ABOUT THIS EXERCISE: Here the job is to retype the data word for word while leaving the pictures aside.

[Data entries]
•••••
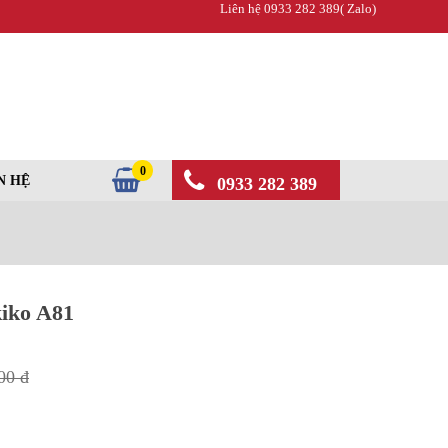
Liên hệ 0933 282 389( Zalo)
0
N HỆ
0933 282 389
iko A81
00 đ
•••••
FINISHED TASK:
Liên hệ 0933 282 389( Zalo)
0
N HỆ
0933 282 389
iko A81
00 đ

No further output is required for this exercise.